As you become more aware of your communication style, you’ll find it easier to be assertive. This self-awareness allows you to engage in more meaningful interactions. I know it's cliche to say, "don’t be afraid to be yourself," but authenticity is actually central to forming genuine connections and navigating interactions. If you're not sure of your own voice or communication style, this can lead to increased anxiety because you may feel lost in interactions, trying to think of what people want to hear you say, or what others might say, instead of your own authenticity.

Finding Your Voice and Moving Forward

Low-self esteem can develop for many different reasons.

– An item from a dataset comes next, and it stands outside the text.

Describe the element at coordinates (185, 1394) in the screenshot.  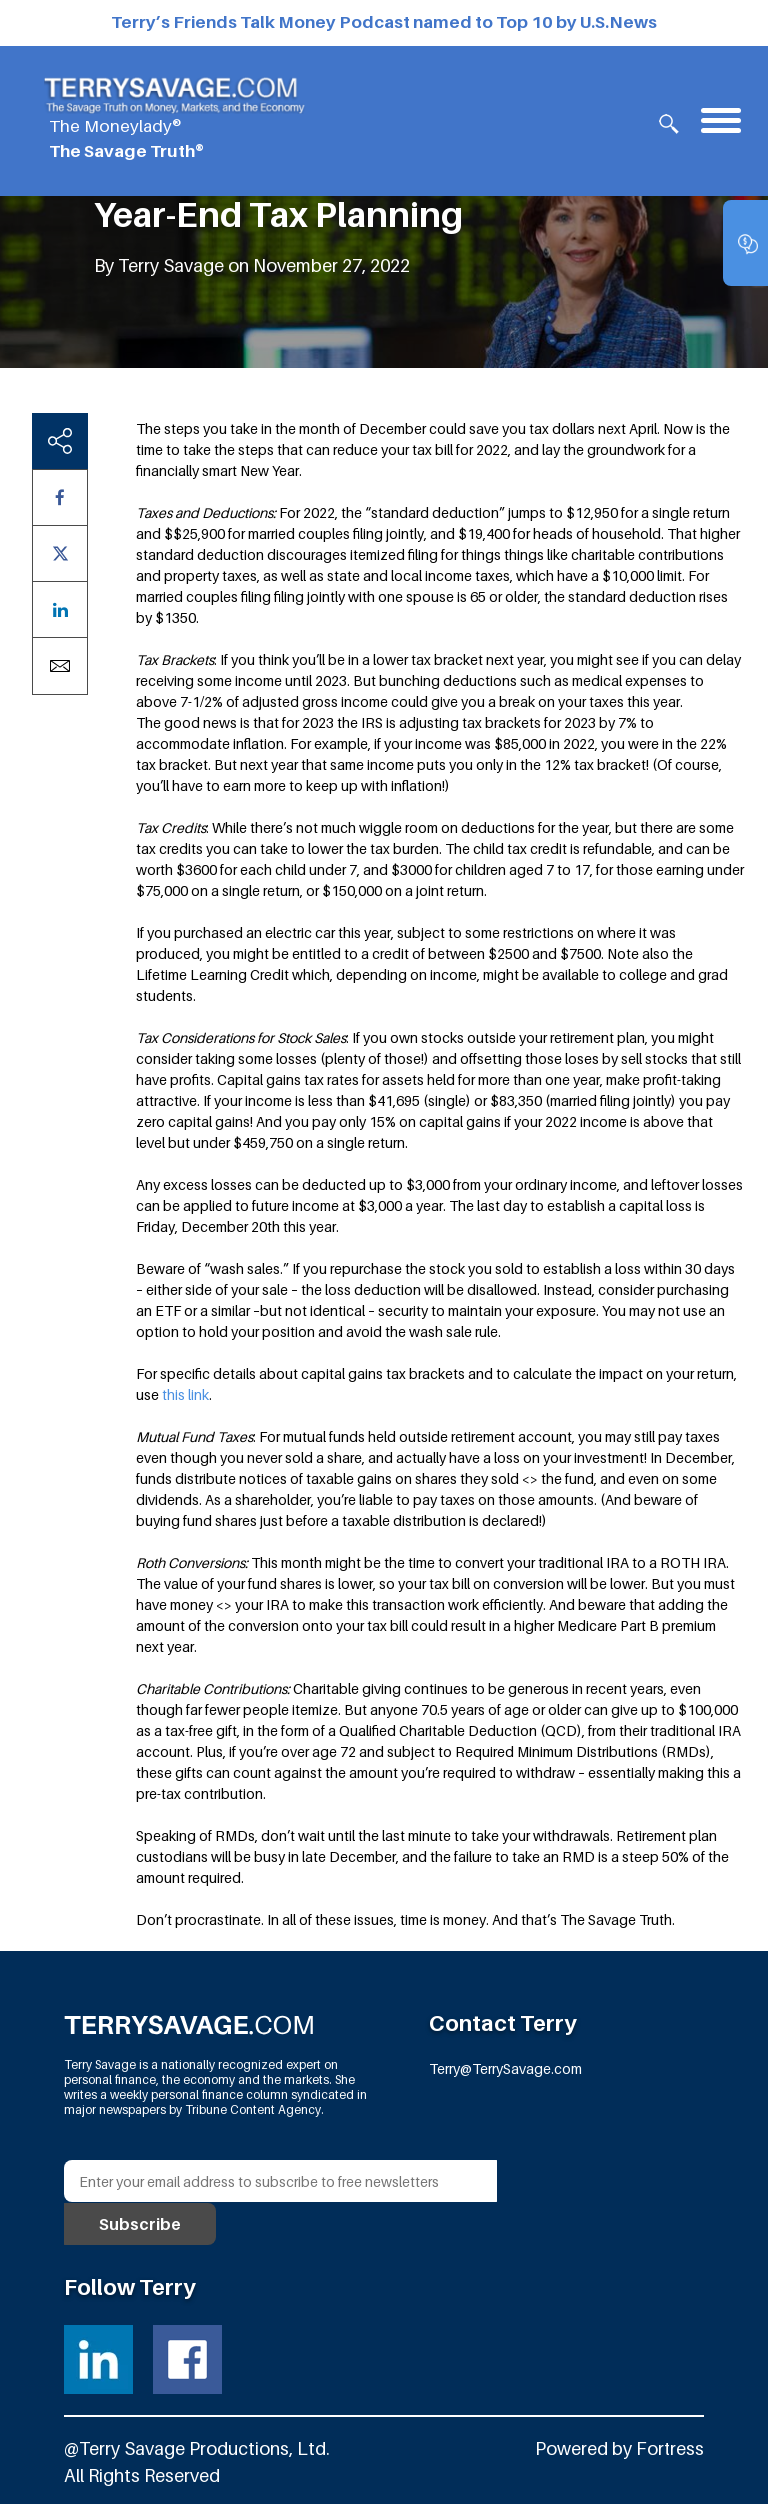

Perhaps from trauma such as being bullied, rejected, raised by parents with low self-esteem, toxic work or home environments, and any number of life experiences. If you struggle with low self-worth, with communication, or have difficulty forming relationships, it's important to remember that many people share similar experiences.

The starting point for moving forward is to work through your own experiences that are bolstering your lowered sense of self, and to develop a sense of empathy for yourself as you build towards understanding and embracing yourself. As you continue to develop confidence and assertiveness you'll likely notice social interactions becoming more smooth and less daunting. Therapy is a good place to work through low self-esteem, find your voice, sense of self, and communication style.